--- WHAT IS NEEDED ---
Line for line, return the data exactly, omitting all pictures.

Dataset entries
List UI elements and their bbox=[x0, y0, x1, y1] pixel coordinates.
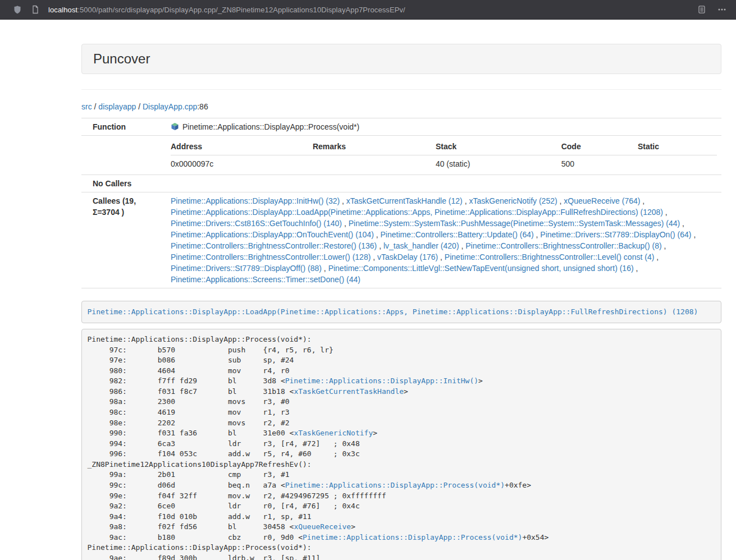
loadapp-symbol-link[interactable]: Pinetime::Applications::DisplayApp::Load… bbox=[88, 307, 698, 316]
code-symbol-link[interactable]: Pinetime::Applications::DisplayApp::Proc… bbox=[303, 533, 522, 541]
function-name-cell: Pinetime::Applications::DisplayApp::Proc… bbox=[166, 118, 721, 136]
table-row-callees: Callees (19, Σ=3704 ) Pinetime::Applicat… bbox=[81, 192, 721, 288]
code-symbol-link[interactable]: Pinetime::Applications::DisplayApp::Proc… bbox=[285, 481, 505, 489]
reader-mode-icon[interactable] bbox=[697, 4, 707, 15]
main-content: Puncover src / displayapp / DisplayApp.c… bbox=[81, 44, 721, 560]
callee-link[interactable]: xQueueReceive (764) bbox=[564, 196, 640, 205]
metrics-table: Address Remarks Stack Code Static 0x0000… bbox=[171, 139, 717, 172]
metrics-header-row: Address Remarks Stack Code Static bbox=[171, 139, 717, 155]
browser-toolbar: localhost:5000/path/src/displayapp/Displ… bbox=[0, 0, 736, 20]
url-bar[interactable]: localhost:5000/path/src/displayapp/Displ… bbox=[48, 6, 689, 14]
url-host: localhost bbox=[48, 6, 77, 14]
loadapp-symbol-box: Pinetime::Applications::DisplayApp::Load… bbox=[81, 301, 721, 323]
divider bbox=[81, 89, 721, 90]
callers-cell bbox=[166, 175, 721, 192]
code-symbol-link[interactable]: xTaskGenericNotify bbox=[294, 429, 373, 437]
breadcrumb: src / displayapp / DisplayApp.cpp:86 bbox=[81, 101, 721, 112]
overflow-menu-icon[interactable] bbox=[717, 4, 727, 15]
page-header-panel: Puncover bbox=[81, 44, 721, 74]
code-symbol-link[interactable]: xQueueReceive bbox=[294, 522, 351, 531]
callee-link[interactable]: Pinetime::Controllers::BrightnessControl… bbox=[171, 241, 377, 250]
callees-cell: Pinetime::Applications::DisplayApp::Init… bbox=[166, 192, 721, 288]
metrics-row-label bbox=[81, 136, 166, 175]
callee-link[interactable]: Pinetime::System::SystemTask::PushMessag… bbox=[349, 219, 680, 228]
url-path: :5000/path/src/displayapp/DisplayApp.cpp… bbox=[77, 6, 405, 14]
breadcrumb-link-displayapp-cpp[interactable]: DisplayApp.cpp bbox=[143, 102, 197, 111]
function-row-label: Function bbox=[81, 118, 166, 136]
col-header-remarks: Remarks bbox=[313, 139, 436, 155]
callee-link[interactable]: Pinetime::Applications::Screens::Timer::… bbox=[171, 275, 360, 284]
function-cube-icon bbox=[171, 122, 179, 131]
col-header-static: Static bbox=[638, 139, 717, 155]
callee-link[interactable]: Pinetime::Applications::DisplayApp::OnTo… bbox=[171, 230, 374, 239]
callee-link[interactable]: Pinetime::Drivers::St7789::DisplayOn() (… bbox=[540, 230, 691, 239]
callees-label: Callees (19, Σ=3704 ) bbox=[81, 192, 166, 288]
breadcrumb-link-displayapp[interactable]: displayapp bbox=[98, 102, 136, 111]
table-row-callers: No Callers bbox=[81, 175, 721, 192]
metrics-value-row: 0x0000097c 40 (static) 500 bbox=[171, 155, 717, 172]
col-header-code: Code bbox=[561, 139, 638, 155]
stack-value: 40 (static) bbox=[436, 155, 561, 172]
static-value bbox=[638, 155, 717, 172]
metrics-cell: Address Remarks Stack Code Static 0x0000… bbox=[166, 136, 721, 175]
callee-link[interactable]: Pinetime::Applications::DisplayApp::Init… bbox=[171, 196, 340, 205]
breadcrumb-link-src[interactable]: src bbox=[81, 102, 92, 111]
breadcrumb-line-number: :86 bbox=[197, 102, 208, 111]
remarks-value bbox=[313, 155, 436, 172]
col-header-stack: Stack bbox=[436, 139, 561, 155]
callee-link[interactable]: Pinetime::Applications::DisplayApp::Load… bbox=[171, 208, 663, 217]
col-header-address: Address bbox=[171, 139, 313, 155]
callee-link[interactable]: Pinetime::Controllers::BrightnessControl… bbox=[445, 253, 654, 261]
breadcrumb-separator: / bbox=[92, 102, 99, 111]
page-info-icon[interactable] bbox=[30, 4, 40, 15]
table-row-function: Function Pinetime::Applications::Display… bbox=[81, 118, 721, 136]
callee-link[interactable]: Pinetime::Controllers::Battery::Update()… bbox=[381, 230, 534, 239]
shield-icon[interactable] bbox=[12, 4, 22, 15]
assembly-code-block: Pinetime::Applications::DisplayApp::Proc… bbox=[81, 329, 721, 560]
callee-link[interactable]: Pinetime::Drivers::Cst816S::GetTouchInfo… bbox=[171, 219, 342, 228]
callee-link[interactable]: xTaskGetCurrentTaskHandle (12) bbox=[346, 196, 463, 205]
callee-link[interactable]: xTaskGenericNotify (252) bbox=[469, 196, 557, 205]
breadcrumb-separator: / bbox=[136, 102, 143, 111]
code-value: 500 bbox=[561, 155, 638, 172]
callee-link[interactable]: vTaskDelay (176) bbox=[377, 253, 438, 261]
page-title: Puncover bbox=[93, 52, 710, 66]
function-info-table: Function Pinetime::Applications::Display… bbox=[81, 118, 721, 288]
address-value: 0x0000097c bbox=[171, 155, 313, 172]
callee-link[interactable]: Pinetime::Controllers::BrightnessControl… bbox=[465, 241, 661, 250]
no-callers-label: No Callers bbox=[81, 175, 166, 192]
table-row-metrics: Address Remarks Stack Code Static 0x0000… bbox=[81, 136, 721, 175]
callee-link[interactable]: Pinetime::Components::LittleVgl::SetNewT… bbox=[328, 264, 634, 273]
callees-list: Pinetime::Applications::DisplayApp::Init… bbox=[171, 195, 717, 285]
code-symbol-link[interactable]: Pinetime::Applications::DisplayApp::Init… bbox=[285, 377, 478, 385]
callee-link[interactable]: lv_task_handler (420) bbox=[383, 241, 459, 250]
callee-link[interactable]: Pinetime::Controllers::BrightnessControl… bbox=[171, 253, 371, 261]
toolbar-right-cluster bbox=[697, 4, 729, 15]
function-name: Pinetime::Applications::DisplayApp::Proc… bbox=[182, 122, 359, 131]
callee-link[interactable]: Pinetime::Drivers::St7789::DisplayOff() … bbox=[171, 264, 322, 273]
code-symbol-link[interactable]: xTaskGetCurrentTaskHandle bbox=[294, 387, 404, 396]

--- EXERCISE ANSWER ---
List UI elements and their bbox=[x0, y0, x1, y1] pixel coordinates.
loadapp-symbol-link[interactable]: Pinetime::Applications::DisplayApp::Load… bbox=[88, 307, 698, 316]
code-symbol-link[interactable]: Pinetime::Applications::DisplayApp::Proc… bbox=[303, 533, 522, 541]
function-name-cell: Pinetime::Applications::DisplayApp::Proc… bbox=[166, 118, 721, 136]
table-row-callees: Callees (19, Σ=3704 ) Pinetime::Applicat… bbox=[81, 192, 721, 288]
code-symbol-link[interactable]: Pinetime::Applications::DisplayApp::Proc… bbox=[285, 481, 505, 489]
reader-mode-icon[interactable] bbox=[697, 4, 707, 15]
main-content: Puncover src / displayapp / DisplayApp.c… bbox=[81, 44, 721, 560]
callee-link[interactable]: xQueueReceive (764) bbox=[564, 196, 640, 205]
metrics-table: Address Remarks Stack Code Static 0x0000… bbox=[171, 139, 717, 172]
metrics-header-row: Address Remarks Stack Code Static bbox=[171, 139, 717, 155]
browser-toolbar: localhost:5000/path/src/displayapp/Displ… bbox=[0, 0, 736, 20]
url-bar[interactable]: localhost:5000/path/src/displayapp/Displ… bbox=[48, 6, 689, 14]
url-host: localhost bbox=[48, 6, 77, 14]
loadapp-symbol-box: Pinetime::Applications::DisplayApp::Load… bbox=[81, 301, 721, 323]
divider bbox=[81, 89, 721, 90]
callers-cell bbox=[166, 175, 721, 192]
code-symbol-link[interactable]: xTaskGenericNotify bbox=[294, 429, 373, 437]
breadcrumb: src / displayapp / DisplayApp.cpp:86 bbox=[81, 101, 721, 112]
overflow-menu-icon[interactable] bbox=[717, 4, 727, 15]
page-header-panel: Puncover bbox=[81, 44, 721, 74]
code-symbol-link[interactable]: xQueueReceive bbox=[294, 522, 351, 531]
callee-link[interactable]: Pinetime::Controllers::BrightnessControl… bbox=[171, 241, 377, 250]
callees-cell: Pinetime::Applications::DisplayApp::Init… bbox=[166, 192, 721, 288]
metrics-row-label bbox=[81, 136, 166, 175]
callee-link[interactable]: Pinetime::System::SystemTask::PushMessag… bbox=[349, 219, 680, 228]
url-path: :5000/path/src/displayapp/DisplayApp.cpp… bbox=[77, 6, 405, 14]
breadcrumb-link-displayapp-cpp[interactable]: DisplayApp.cpp bbox=[143, 102, 197, 111]
function-row-label: Function bbox=[81, 118, 166, 136]
col-header-remarks: Remarks bbox=[313, 139, 436, 155]
callee-link[interactable]: Pinetime::Applications::Screens::Timer::… bbox=[171, 275, 360, 284]
function-cube-icon bbox=[171, 122, 179, 131]
col-header-static: Static bbox=[638, 139, 717, 155]
callee-link[interactable]: Pinetime::Applications::DisplayApp::OnTo… bbox=[171, 230, 374, 239]
callee-link[interactable]: Pinetime::Drivers::St7789::DisplayOn() (… bbox=[540, 230, 691, 239]
callees-label: Callees (19, Σ=3704 ) bbox=[81, 192, 166, 288]
breadcrumb-link-displayapp[interactable]: displayapp bbox=[98, 102, 136, 111]
table-row-callers: No Callers bbox=[81, 175, 721, 192]
metrics-value-row: 0x0000097c 40 (static) 500 bbox=[171, 155, 717, 172]
col-header-code: Code bbox=[561, 139, 638, 155]
stack-value: 40 (static) bbox=[436, 155, 561, 172]
static-value bbox=[638, 155, 717, 172]
metrics-cell: Address Remarks Stack Code Static 0x0000… bbox=[166, 136, 721, 175]
callee-link[interactable]: Pinetime::Applications::DisplayApp::Init… bbox=[171, 196, 340, 205]
breadcrumb-link-src[interactable]: src bbox=[81, 102, 92, 111]
breadcrumb-line-number: :86 bbox=[197, 102, 208, 111]
remarks-value bbox=[313, 155, 436, 172]
col-header-stack: Stack bbox=[436, 139, 561, 155]
callee-link[interactable]: Pinetime::Applications::DisplayApp::Load… bbox=[171, 208, 663, 217]
col-header-address: Address bbox=[171, 139, 313, 155]
callee-link[interactable]: Pinetime::Controllers::BrightnessControl… bbox=[445, 253, 654, 261]
breadcrumb-separator: / bbox=[92, 102, 99, 111]
page-info-icon[interactable] bbox=[30, 4, 40, 15]
table-row-function: Function Pinetime::Applications::Display… bbox=[81, 118, 721, 136]
callee-link[interactable]: Pinetime::Controllers::Battery::Update()… bbox=[381, 230, 534, 239]
shield-icon[interactable] bbox=[12, 4, 22, 15]
assembly-code-block: Pinetime::Applications::DisplayApp::Proc… bbox=[81, 329, 721, 560]
callee-link[interactable]: Pinetime::Drivers::Cst816S::GetTouchInfo… bbox=[171, 219, 342, 228]
callee-link[interactable]: xTaskGetCurrentTaskHandle (12) bbox=[346, 196, 463, 205]
callee-link[interactable]: xTaskGenericNotify (252) bbox=[469, 196, 557, 205]
breadcrumb-separator: / bbox=[136, 102, 143, 111]
code-value: 500 bbox=[561, 155, 638, 172]
callee-link[interactable]: vTaskDelay (176) bbox=[377, 253, 438, 261]
page-title: Puncover bbox=[93, 52, 710, 66]
function-info-table: Function Pinetime::Applications::Display… bbox=[81, 118, 721, 288]
address-value: 0x0000097c bbox=[171, 155, 313, 172]
callee-link[interactable]: Pinetime::Controllers::BrightnessControl… bbox=[465, 241, 661, 250]
no-callers-label: No Callers bbox=[81, 175, 166, 192]
table-row-metrics: Address Remarks Stack Code Static 0x0000… bbox=[81, 136, 721, 175]
callee-link[interactable]: Pinetime::Components::LittleVgl::SetNewT… bbox=[328, 264, 634, 273]
callees-list: Pinetime::Applications::DisplayApp::Init… bbox=[171, 195, 717, 285]
code-symbol-link[interactable]: Pinetime::Applications::DisplayApp::Init… bbox=[285, 377, 478, 385]
callee-link[interactable]: lv_task_handler (420) bbox=[383, 241, 459, 250]
callee-link[interactable]: Pinetime::Controllers::BrightnessControl… bbox=[171, 253, 371, 261]
toolbar-right-cluster bbox=[697, 4, 729, 15]
function-name: Pinetime::Applications::DisplayApp::Proc… bbox=[182, 122, 359, 131]
callee-link[interactable]: Pinetime::Drivers::St7789::DisplayOff() … bbox=[171, 264, 322, 273]
code-symbol-link[interactable]: xTaskGetCurrentTaskHandle bbox=[294, 387, 404, 396]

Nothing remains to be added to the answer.